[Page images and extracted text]
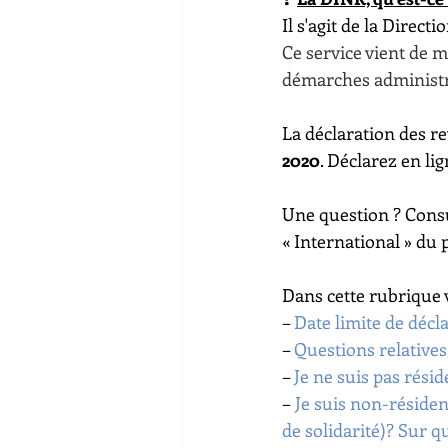
Il s'agit de la Directi
Ce service vient de 
démarches administra
La déclaration des re
2020
. Déclarez en lig
Une question ? Consu
« International » du p
Dans cette rubrique 
– 
Date limite de décl
– 
Questions relative
– 
Je ne suis pas résid
– 
Je suis non-réside
de solidarité)? Sur q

YOUR INSTRUCTIONS: Your answer must be the line with "Date limite de décl" and all lines after it through the final line of the entries, copied exactly and with nothing added.

PROBLEM SOLUTION:
Date limite de décl
– 
Questions relative
– 
Je ne suis pas résid
– 
Je suis non-réside
de solidarité)? Sur q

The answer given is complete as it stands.